El jkueves pasado fueron muchos los ciudadanos arrebatados por el vendaval patriótico que soplaba del Congreso en el acto institucional conmemorativo del 40 aniversario de la Constitución.

El cuadro visual era de un realismo singular y seguramente irrepetible. Allí estaban presentes las figuras señeras de las cuatro décadas de nuestra democracia: los Reyes Eméritos, los tres padres de la Constitución y los ex presidentes del Gobierno vivos, parlamentarios históricos, periodistas veteranos y personalidades de la economía y de la sociedad.

Los discursos de la presidenta del Congreso y del Rey Felipe reconocieron a los protagonistas, presentes y ausentes, que nos legaron esta Carta Magna

Estos y muchos otros que faltaban, liderados por la figura estelar de Adolfo Suárez, el impulso del Rey Juan Carlos y la complicidad de la sociedad española, fueron capaces de despertar del mal sueño de una dictadura, también de 40 años, sentarse y recuperar la democracia plena para el país que políticamente estaba convulsionado, aunque entonces ya contaba con algunas fortalezas económicas y sociales. Hija de sus acuerdos es la Constitución homenajeada que nos hizo a todos libres e iguales y nos trajo hasta aquí conviviendo en libertad y en paz.

Los discursos institucionales de la presidenta del Congreso y del Rey Felipe, ambos impecables, reconocieron a los protagonistas, presentes y ausentes, que nos legaron esta Carta Magna integradora con la que, en palabras del Monarca, fue posible la reconciliación y el entendimiento.

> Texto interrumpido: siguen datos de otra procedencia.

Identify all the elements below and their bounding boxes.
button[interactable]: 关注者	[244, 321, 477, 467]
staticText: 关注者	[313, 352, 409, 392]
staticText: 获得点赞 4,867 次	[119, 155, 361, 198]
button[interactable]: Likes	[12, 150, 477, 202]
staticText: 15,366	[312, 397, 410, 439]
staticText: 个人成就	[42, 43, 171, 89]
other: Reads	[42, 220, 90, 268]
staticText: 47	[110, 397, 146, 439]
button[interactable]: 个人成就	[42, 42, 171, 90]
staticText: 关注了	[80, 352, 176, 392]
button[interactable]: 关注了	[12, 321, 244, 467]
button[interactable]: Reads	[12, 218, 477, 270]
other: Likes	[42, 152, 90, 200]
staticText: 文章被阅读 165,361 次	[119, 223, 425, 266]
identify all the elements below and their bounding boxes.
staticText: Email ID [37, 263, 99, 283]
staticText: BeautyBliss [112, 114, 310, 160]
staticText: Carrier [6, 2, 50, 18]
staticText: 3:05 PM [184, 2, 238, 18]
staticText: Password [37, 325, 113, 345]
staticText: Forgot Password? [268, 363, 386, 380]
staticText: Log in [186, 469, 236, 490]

Ella no solo propició un desarrollo económico y social jamás soñado, también nos dotó de medios para superar los problemas y seguir avanzando en las últimas cuatro décadas. Se puede decir que marcó el comienzo de la historia moderna de España que seguimos escribiendo o, dicho de otra forma, el despegue de la España moderna que estamos construyendo. Una bella historia de ilusiones y logros.

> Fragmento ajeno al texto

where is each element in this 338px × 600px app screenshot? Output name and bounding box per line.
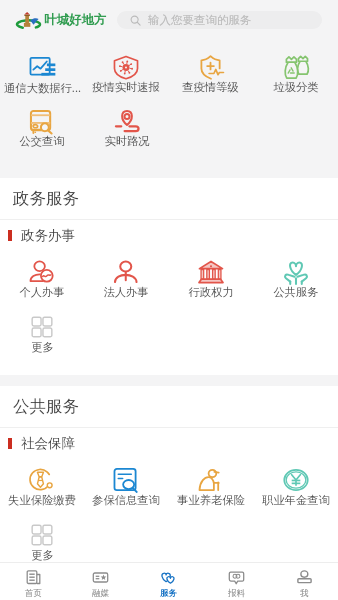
other: 报料 <box>229 570 244 585</box>
button[interactable]: 报料 <box>202 563 270 600</box>
button[interactable]: 事业养老保险 <box>168 468 253 507</box>
staticText: 行政权力 <box>188 285 234 299</box>
button[interactable]: 更多 <box>0 315 84 354</box>
button[interactable]: 服务 <box>134 563 202 600</box>
staticText: 融媒 <box>92 588 109 599</box>
staticText: 叶城好地方 <box>44 12 107 28</box>
staticText: 公共服务 <box>13 396 79 417</box>
staticText: 通信大数据行... <box>4 80 81 95</box>
button[interactable]: 公交查询 <box>0 109 84 148</box>
staticText: 报料 <box>228 588 245 599</box>
other: 我 <box>297 570 312 585</box>
staticText: 更多 <box>31 340 54 354</box>
staticText: 参保信息查询 <box>92 493 160 507</box>
staticText: 职业年金查询 <box>262 493 330 507</box>
other: 服务 <box>161 570 176 585</box>
staticText: 疫情实时速报 <box>92 80 160 94</box>
staticText: 服务 <box>160 588 177 599</box>
staticText: 社会保障 <box>21 435 75 452</box>
staticText: 查疫情等级 <box>182 80 239 94</box>
button[interactable]: 失业保险缴费 <box>0 468 84 507</box>
other: Logo <box>17 11 40 29</box>
button[interactable]: 个人办事 <box>0 260 84 299</box>
staticText: 我 <box>300 588 309 599</box>
staticText: 公交查询 <box>19 134 65 148</box>
staticText: 实时路况 <box>104 134 150 148</box>
staticText: 个人办事 <box>19 285 65 299</box>
staticText: 政务服务 <box>13 188 79 209</box>
button[interactable]: 我 <box>270 563 338 600</box>
other: 融媒 <box>93 570 108 585</box>
staticText: 更多 <box>31 548 54 562</box>
button[interactable]: 参保信息查询 <box>84 468 168 507</box>
other: 首页 <box>26 570 41 585</box>
button[interactable]: 疫情实时速报 <box>84 55 168 94</box>
staticText: 事业养老保险 <box>177 493 245 507</box>
button[interactable]: 行政权力 <box>168 260 253 299</box>
button[interactable]: 查疫情等级 <box>168 55 253 94</box>
button[interactable]: 通信大数据行... <box>0 55 84 95</box>
staticText: 法人办事 <box>103 285 149 299</box>
staticText: 公共服务 <box>273 285 319 299</box>
button[interactable]: 实时路况 <box>84 109 169 148</box>
button[interactable]: 更多 <box>0 523 84 562</box>
button[interactable]: 垃圾分类 <box>253 55 338 94</box>
button[interactable]: 法人办事 <box>84 260 168 299</box>
staticText: 垃圾分类 <box>273 80 319 94</box>
button[interactable]: 输入您要查询的服务 <box>117 11 322 29</box>
staticText: 输入您要查询的服务 <box>148 13 252 27</box>
staticText: 首页 <box>25 588 42 599</box>
button[interactable]: 公共服务 <box>253 260 338 299</box>
button[interactable]: 职业年金查询 <box>253 468 338 507</box>
staticText: 失业保险缴费 <box>8 493 76 507</box>
staticText: 政务办事 <box>21 227 75 244</box>
button[interactable]: 融媒 <box>67 563 134 600</box>
button[interactable]: 首页 <box>0 563 67 600</box>
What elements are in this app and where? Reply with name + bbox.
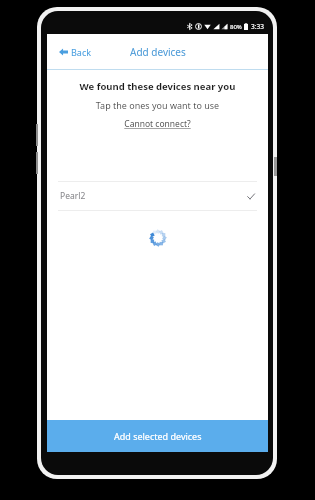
button[interactable]: Pearl2 [47, 182, 268, 210]
button[interactable]: Cannot connect? [120, 117, 195, 131]
staticText: 80% [230, 23, 242, 31]
staticText: We found these devices near you [47, 80, 268, 93]
staticText: 3:33 [251, 22, 264, 31]
staticText: Pearl2 [60, 190, 86, 202]
staticText: Add devices [130, 45, 186, 59]
staticText: Add selected devices [114, 430, 202, 442]
staticText: Tap the ones you want to use [47, 99, 268, 111]
staticText: Back [71, 46, 92, 58]
button[interactable]: Add selected devices [47, 420, 268, 452]
button[interactable]: Back [55, 42, 96, 62]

Recordar los 40 años fecundos de la Constitución en el marco solemne del Congreso justifica que el arrebato patriótico inicial acabara en un delicioso síndrome de Estocolmo, de identificación plena con aquellos viejos roqueros de la política que trabajaron en su gestación y alumbramiento.

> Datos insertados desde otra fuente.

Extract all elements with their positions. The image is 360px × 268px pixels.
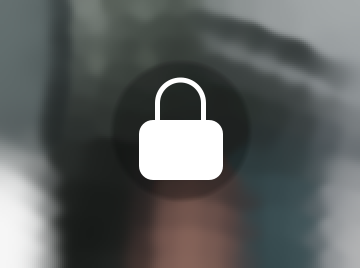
button[interactable]: Locked — tap to unlock [0,0,360,268]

Claro que, en palabras de Calderón, «la vida es sueño y los sueños, sueños son», sobre todo en política. Tras la celebración reapareció la crispación y la falta de entendimiento y hay que esperar por otra generación de políticos que, con más cordura, recuperen el sentido de Estado de sus antecesores del 78 para reformar la Carta Magna. Mientras, toca leerla, respetarla y cumplirla.